Being an individual with this predisposition, I forgot to look and see how almost all of what Christianity does say, particularly what Christ says, does welcome me.  But, did I want to be welcomed by Christianity, or any other religion?  For a long time, the answer was "No, not really."  By this time I was partnered with someone who had spirituality at the center of their life, and so I was content to be supportive without being connected to the religious traditions of my partner.  Since there were aspects of religion I had always liked, mostly that of art and music, as well as an admiration for those who were able to be selfless enough to embody a lot of the altruistic beliefs of religions both 'Western' and 'Eastern,' it wasn't that difficult to start to be inside religion without feeling part of it.
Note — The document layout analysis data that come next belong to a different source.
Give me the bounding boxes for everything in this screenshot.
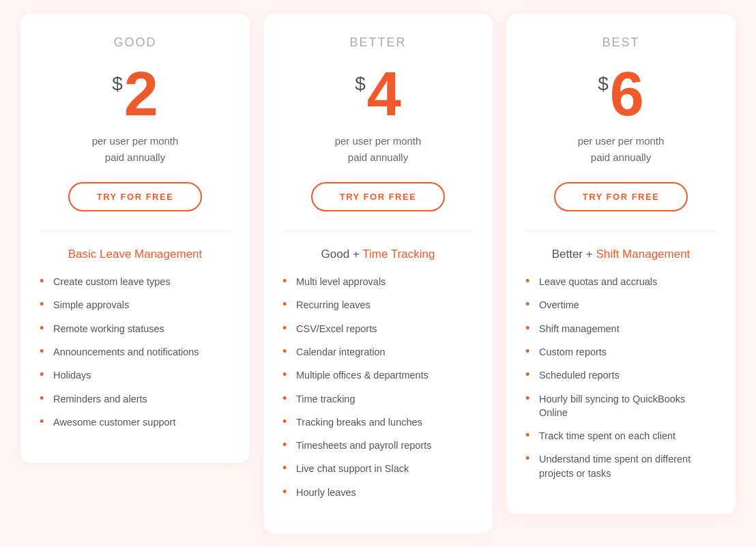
list-item: Track time spent on each client	[525, 429, 716, 443]
plan-best-amount: 6	[610, 63, 644, 125]
list-item: Multi level approvals	[282, 275, 474, 289]
list-item: Create custom leave types	[40, 275, 231, 289]
list-item: Calendar integration	[282, 345, 474, 359]
plan-good-try-button[interactable]: TRY FOR FREE	[68, 182, 203, 211]
plan-better-dollar: $	[355, 73, 366, 95]
plan-best-dollar: $	[598, 73, 609, 95]
list-item: Custom reports	[525, 345, 716, 359]
list-item: Scheduled reports	[525, 368, 716, 382]
list-item: Announcements and notifications	[40, 345, 231, 359]
list-item: Reminders and alerts	[40, 392, 231, 406]
plan-best-desc: per user per month paid annually	[525, 133, 716, 166]
plan-good-features: Create custom leave types Simple approva…	[40, 275, 231, 429]
plan-better-amount: 4	[367, 63, 401, 125]
plan-best-try-button[interactable]: TRY FOR FREE	[554, 182, 688, 211]
plan-best-price-row: $ 6	[525, 63, 716, 125]
plan-better-section-title: Good + Time Tracking	[282, 248, 474, 261]
plan-good-desc: per user per month paid annually	[40, 133, 231, 166]
list-item: Overtime	[525, 298, 716, 312]
plan-better-price-row: $ 4	[282, 63, 474, 125]
plan-good: GOOD $ 2 per user per month paid annuall…	[20, 14, 250, 463]
list-item: Simple approvals	[40, 298, 231, 312]
list-item: Recurring leaves	[282, 298, 474, 312]
list-item: Shift management	[525, 322, 716, 336]
section-title-prefix: Good +	[321, 248, 363, 261]
list-item: Remote working statuses	[40, 322, 231, 336]
list-item: Tracking breaks and lunches	[282, 415, 474, 429]
plan-better-desc: per user per month paid annually	[282, 133, 474, 166]
plan-best: BEST $ 6 per user per month paid annuall…	[506, 14, 736, 514]
list-item: Time tracking	[282, 392, 474, 406]
plan-good-divider	[40, 231, 231, 231]
section-title-prefix: Better +	[552, 248, 596, 261]
plan-better: BETTER $ 4 per user per month paid annua…	[263, 14, 493, 533]
list-item: Understand time spent on different proje…	[525, 452, 716, 480]
plan-good-price-row: $ 2	[40, 63, 231, 125]
plan-best-divider	[525, 231, 716, 231]
list-item: Holidays	[40, 368, 231, 382]
plan-better-features: Multi level approvals Recurring leaves C…	[282, 275, 474, 499]
section-title-highlight: Time Tracking	[362, 248, 435, 261]
list-item: Timesheets and payroll reports	[282, 439, 474, 452]
list-item: Multiple offices & departments	[282, 368, 474, 382]
list-item: Live chat support in Slack	[282, 462, 474, 475]
plan-better-divider	[282, 231, 474, 231]
section-title-highlight: Shift Management	[596, 248, 690, 261]
plan-better-try-button[interactable]: TRY FOR FREE	[311, 182, 446, 211]
list-item: Hourly bill syncing to QuickBooks Online	[525, 392, 716, 420]
plan-best-features: Leave quotas and accruals Overtime Shift…	[525, 275, 716, 480]
pricing-container: GOOD $ 2 per user per month paid annuall…	[14, 14, 742, 533]
list-item: CSV/Excel reports	[282, 322, 474, 336]
plan-better-name: BETTER	[282, 35, 474, 50]
list-item: Leave quotas and accruals	[525, 275, 716, 289]
list-item: Awesome customer support	[40, 415, 231, 429]
plan-good-name: GOOD	[40, 35, 231, 50]
plan-good-dollar: $	[112, 73, 123, 95]
plan-best-section-title: Better + Shift Management	[525, 248, 716, 261]
plan-good-amount: 2	[124, 63, 158, 125]
plan-good-section-title: Basic Leave Management	[40, 248, 231, 261]
plan-best-name: BEST	[525, 35, 716, 50]
list-item: Hourly leaves	[282, 486, 474, 499]
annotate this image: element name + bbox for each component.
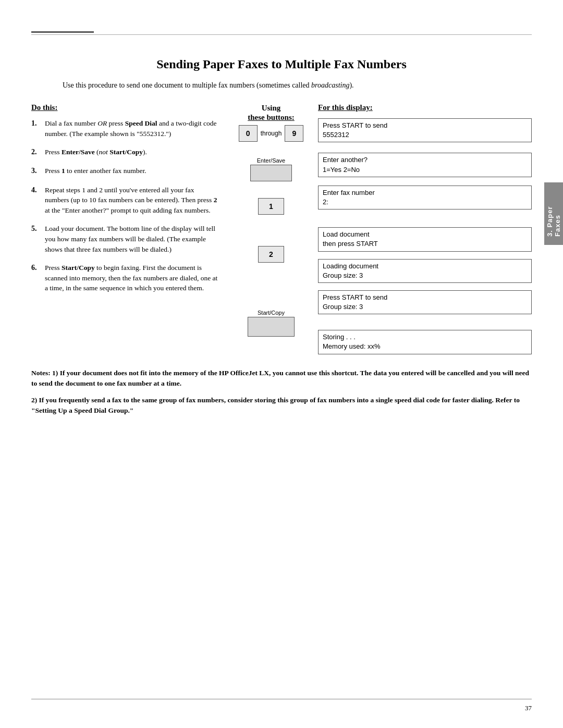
display-col-inner: Press START to send 5552312 Enter anothe… (318, 118, 532, 357)
display-7-line1: Storing . . . (323, 332, 527, 342)
spacer-d2-d3 (318, 180, 532, 186)
buttons-inner: 0 through 9 Enter/Save (235, 122, 308, 337)
display-4: Load document then press START (318, 227, 532, 251)
step-1-num: 1. (31, 118, 42, 139)
step-6-num: 6. (31, 263, 42, 293)
btn-one-label: 1 (269, 202, 273, 211)
through-text: through (261, 130, 282, 137)
display-1-line1: Press START to send (323, 121, 527, 130)
btn-nine-label: 9 (292, 129, 296, 138)
display-7: Storing . . . Memory used: xx% (318, 330, 532, 354)
step-1: 1. Dial a fax number OR press Speed Dial… (31, 118, 219, 139)
bottom-rule (31, 699, 532, 699)
btn-two-group: 2 (235, 246, 308, 263)
display-6-line1: Press START to send (323, 293, 527, 302)
btn-zero-nine-widget: 0 through 9 (239, 125, 304, 142)
step-3-num: 3. (31, 166, 42, 176)
do-this-header: Do this: (31, 103, 219, 112)
step-6-text: Press Start/Copy to begin faxing. First … (45, 263, 219, 293)
col-display: For this display: Press START to send 55… (313, 103, 532, 357)
display-1-line2: 5552312 (323, 130, 527, 140)
display-4-line1: Load document (323, 230, 527, 239)
btn-enter-save[interactable] (250, 165, 292, 181)
spacer-d6-d7 (318, 317, 532, 330)
col-buttons: Using these buttons: 0 through 9 (229, 103, 313, 357)
start-copy-label: Start/Copy (258, 310, 285, 316)
steps-list: 1. Dial a fax number OR press Speed Dial… (31, 118, 219, 293)
step-3: 3. Press 1 to enter another fax number. (31, 166, 219, 176)
col-do-this: Do this: 1. Dial a fax number OR press S… (31, 103, 229, 357)
top-rule-thin (31, 34, 532, 35)
spacer-d1-d2 (318, 145, 532, 153)
notes-section: Notes: 1) If your document does not fit … (31, 368, 532, 416)
top-rule-thick (31, 31, 94, 33)
page-number: 37 (525, 704, 532, 712)
btn-one-widget: 1 (258, 198, 284, 215)
sidebar-tab: 3. Paper Faxes (544, 182, 563, 245)
spacer-d4-d5 (318, 255, 532, 259)
step-5: 5. Load your document. The bottom line o… (31, 224, 219, 254)
display-2-line2: 1=Yes 2=No (323, 165, 527, 175)
intro-italic: broadcasting (311, 81, 349, 89)
step-2: 2. Press Enter/Save (not Start/Copy). (31, 147, 219, 157)
display-header: For this display: (318, 103, 532, 112)
top-rules (31, 31, 532, 35)
btn-zero-nine-group: 0 through 9 (235, 125, 308, 142)
buttons-header: Using these buttons: (248, 103, 295, 122)
page-title: Sending Paper Faxes to Multiple Fax Numb… (31, 57, 532, 71)
step-1-text: Dial a fax number OR press Speed Dial an… (45, 118, 219, 139)
display-7-line2: Memory used: xx% (323, 342, 527, 351)
display-3-line2: 2: (323, 198, 527, 207)
btn-zero-label: 0 (246, 129, 250, 138)
display-6-line2: Group size: 3 (323, 302, 527, 312)
btn-enter-save-group: Enter/Save (235, 157, 308, 181)
note-1: Notes: 1) If your document does not fit … (31, 368, 532, 389)
spacer-d5-d6 (318, 286, 532, 290)
step-5-text: Load your document. The bottom line of t… (45, 224, 219, 254)
intro-text: Use this procedure to send one document … (63, 80, 500, 91)
display-5: Loading document Group size: 3 (318, 259, 532, 283)
btn-one-group: 1 (235, 198, 308, 215)
using-line1: Using (248, 103, 295, 113)
page-container: 3. Paper Faxes Sending Paper Faxes to Mu… (0, 0, 563, 728)
btn-two[interactable]: 2 (258, 246, 284, 263)
btn-one[interactable]: 1 (258, 198, 284, 215)
display-6: Press START to send Group size: 3 (318, 290, 532, 314)
btn-start-copy-group: Start/Copy (235, 310, 308, 337)
btn-nine[interactable]: 9 (285, 125, 303, 142)
sidebar-text: 3. Paper Faxes (546, 191, 561, 237)
enter-save-label: Enter/Save (257, 157, 285, 164)
display-3-line1: Enter fax number (323, 188, 527, 198)
btn-two-label: 2 (269, 250, 273, 258)
display-3: Enter fax number 2: (318, 186, 532, 209)
display-5-line1: Loading document (323, 262, 527, 271)
spacer-d3-d4 (318, 213, 532, 227)
step-2-text: Press Enter/Save (not Start/Copy). (45, 147, 219, 157)
step-3-text: Press 1 to enter another fax number. (45, 166, 219, 176)
display-2: Enter another? 1=Yes 2=No (318, 153, 532, 177)
step-2-num: 2. (31, 147, 42, 157)
display-4-line2: then press START (323, 239, 527, 249)
step-5-num: 5. (31, 224, 42, 254)
step-4-text: Repeat steps 1 and 2 until you've entere… (45, 185, 219, 216)
btn-zero[interactable]: 0 (239, 125, 258, 142)
step-6: 6. Press Start/Copy to begin faxing. Fir… (31, 263, 219, 293)
display-2-line1: Enter another? (323, 155, 527, 165)
intro-end: ). (349, 81, 353, 89)
step-4: 4. Repeat steps 1 and 2 until you've ent… (31, 185, 219, 216)
step-4-num: 4. (31, 185, 42, 216)
three-col-layout: Do this: 1. Dial a fax number OR press S… (31, 103, 532, 357)
btn-start-copy[interactable] (248, 317, 295, 337)
btn-two-widget: 2 (258, 246, 284, 263)
main-content: Sending Paper Faxes to Multiple Fax Numb… (31, 42, 532, 686)
intro-text-start: Use this procedure to send one document … (63, 81, 310, 89)
display-1: Press START to send 5552312 (318, 118, 532, 142)
display-5-line2: Group size: 3 (323, 271, 527, 280)
using-line2: these buttons: (248, 113, 295, 122)
note-2: 2) If you frequently send a fax to the s… (31, 395, 532, 416)
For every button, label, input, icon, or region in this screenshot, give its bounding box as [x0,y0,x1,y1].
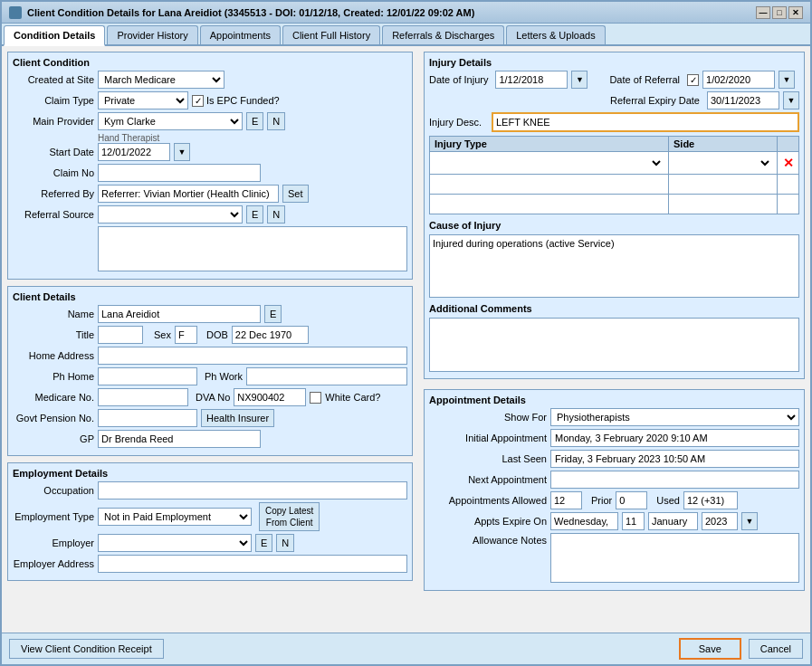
minimize-button[interactable]: — [756,6,770,19]
view-receipt-button[interactable]: View Client Condition Receipt [9,639,164,659]
save-button[interactable]: Save [679,638,741,660]
start-date-picker-button[interactable]: ▼ [174,143,190,161]
injury-details-title: Injury Details [429,57,799,68]
date-of-referral-checkbox[interactable] [687,74,699,86]
title-label: Title [13,329,94,340]
home-address-input[interactable] [98,347,407,365]
expire-date-picker[interactable]: ▼ [741,512,758,530]
set-button[interactable]: Set [282,185,309,203]
left-panel: Client Condition Created at Site March M… [2,46,418,633]
dob-input[interactable] [232,326,309,344]
claim-type-label: Claim Type [13,95,94,106]
last-seen-label: Last Seen [429,453,547,464]
show-for-select[interactable]: Physiotherapists [550,408,799,426]
employer-row: Employer E N [13,534,407,552]
appts-allowed-input[interactable] [550,491,582,509]
name-input[interactable] [98,305,261,323]
referral-expiry-input[interactable] [707,91,779,109]
govt-pension-label: Govt Pension No. [13,413,94,423]
prior-input[interactable] [616,491,647,509]
occupation-row: Occupation [13,481,407,500]
main-provider-n-button[interactable]: N [267,112,285,130]
last-seen-input[interactable]: Friday, 3 February 2023 10:50 AM [550,450,799,468]
additional-comments-textarea[interactable] [429,318,799,372]
employer-n-button[interactable]: N [276,534,294,552]
expire-year-input[interactable] [702,512,738,530]
additional-comments-block: Additional Comments [429,303,799,374]
expire-month-input[interactable] [648,512,698,530]
doi-picker-button[interactable]: ▼ [571,71,588,89]
window-controls[interactable]: — □ ✕ [756,6,803,19]
tab-provider-history[interactable]: Provider History [107,25,197,44]
health-insurer-button[interactable]: Health Insurer [201,409,274,427]
employment-details-section: Employment Details Occupation Employment… [7,462,413,581]
used-input[interactable] [683,491,738,509]
white-card-checkbox[interactable] [310,392,321,404]
tab-letters-uploads[interactable]: Letters & Uploads [506,25,605,44]
white-card-label: White Card? [325,392,380,403]
govt-pension-input[interactable] [98,409,197,427]
delete-injury-row-1-button[interactable]: ✕ [783,156,794,170]
dva-no-input[interactable] [234,388,306,406]
date-of-referral-picker[interactable]: ▼ [779,71,795,89]
medicare-input[interactable] [98,388,188,406]
gp-row: GP [13,430,407,448]
claim-type-row: Claim Type Private Is EPC Funded? [13,91,407,109]
tab-referrals-discharges[interactable]: Referrals & Discharges [382,25,504,44]
maximize-button[interactable]: □ [772,6,787,19]
occupation-input[interactable] [98,481,407,500]
next-appt-row: Next Appointment [429,471,799,489]
created-at-site-select[interactable]: March Medicare [98,71,224,89]
injury-desc-input[interactable] [492,112,799,132]
employment-details-title: Employment Details [13,468,407,479]
injury-type-select-1[interactable] [435,154,664,172]
close-button[interactable]: ✕ [788,6,803,19]
employer-e-button[interactable]: E [255,534,272,552]
ph-work-input[interactable] [246,367,407,385]
govt-pension-row: Govt Pension No. Health Insurer [13,409,407,427]
employer-address-input[interactable] [98,555,407,573]
employment-type-select[interactable]: Not in Paid Employment [98,508,252,526]
referral-expiry-picker[interactable]: ▼ [783,91,799,109]
employer-select[interactable] [98,534,252,552]
cancel-button[interactable]: Cancel [749,639,803,659]
referral-source-row: Referral Source E N [13,205,407,224]
initial-appt-input[interactable]: Monday, 3 February 2020 9:10 AM [550,429,799,447]
referral-source-select[interactable] [98,205,243,224]
tab-appointments[interactable]: Appointments [200,25,281,44]
name-e-button[interactable]: E [264,305,282,323]
last-seen-row: Last Seen Friday, 3 February 2023 10:50 … [429,450,799,468]
notes-textarea[interactable] [98,226,407,271]
claim-no-input[interactable] [98,164,261,182]
gp-input[interactable] [98,430,261,448]
main-provider-select[interactable]: Kym Clarke [98,112,243,130]
start-date-input[interactable] [98,143,170,161]
employment-type-row: Employment Type Not in Paid Employment C… [13,502,407,531]
cause-of-injury-textarea[interactable]: Injured during operations (active Servic… [429,234,799,298]
tab-condition-details[interactable]: Condition Details [4,25,105,46]
used-label: Used [656,495,680,506]
claim-type-select[interactable]: Private [98,91,188,109]
date-of-referral-input[interactable] [702,71,775,89]
next-appt-input[interactable] [550,471,799,489]
referral-source-n-button[interactable]: N [267,205,285,224]
occupation-label: Occupation [13,485,94,496]
medicare-label: Medicare No. [13,392,94,403]
client-condition-section: Client Condition Created at Site March M… [7,52,413,280]
title-input[interactable] [98,326,143,344]
referral-source-e-button[interactable]: E [246,205,263,224]
delete-empty-3 [778,195,799,214]
copy-latest-from-client-button[interactable]: Copy LatestFrom Client [259,502,320,531]
main-provider-e-button[interactable]: E [246,112,263,130]
ph-home-input[interactable] [98,367,197,385]
tab-client-full-history[interactable]: Client Full History [282,25,380,44]
doi-input[interactable] [495,71,568,89]
allowance-notes-textarea[interactable] [550,533,799,583]
expire-day-num-input[interactable] [622,512,645,530]
expire-day-name-input[interactable] [550,512,618,530]
epc-funded-checkbox[interactable] [192,95,204,107]
sex-input[interactable] [175,326,197,344]
referred-by-row: Referred By Set [13,185,407,203]
referred-by-input[interactable] [98,185,279,203]
side-select-1[interactable] [673,154,772,172]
I've identified as an agnostic for a very long time, somewhere between 15-20 years I think.  This is how I identified over my life span: 0-12 Christian, 12-ish to early to mid twenties, atheist, since then, agnostic.  I continue to identify as an agnostic, and expect that not to change.  I think it is the most tenable position I can take as someone who strives to be open-minded.  Agnosticism is often portrayed as the laziest, cop-out-iest position one can take on the matter of faith; you either have it or you don't.  This belief annoys me, because it fails to recognize that I'm not trying to evade the question when I say "well, I don't know," I'm saying instead "the cosmos is such a wondrous, awesome, miraculous place, and nobody has enough knowledge to know with certainty how it all came together, so why not stay open to possibility, especially when there are so many competing ideas for the hows and whys of the universe."  It is a position that continues to ask, to study, to observe, and to contemplate, all activities that keep one mindful and engaged in 'the big question' of our existence and the world around us.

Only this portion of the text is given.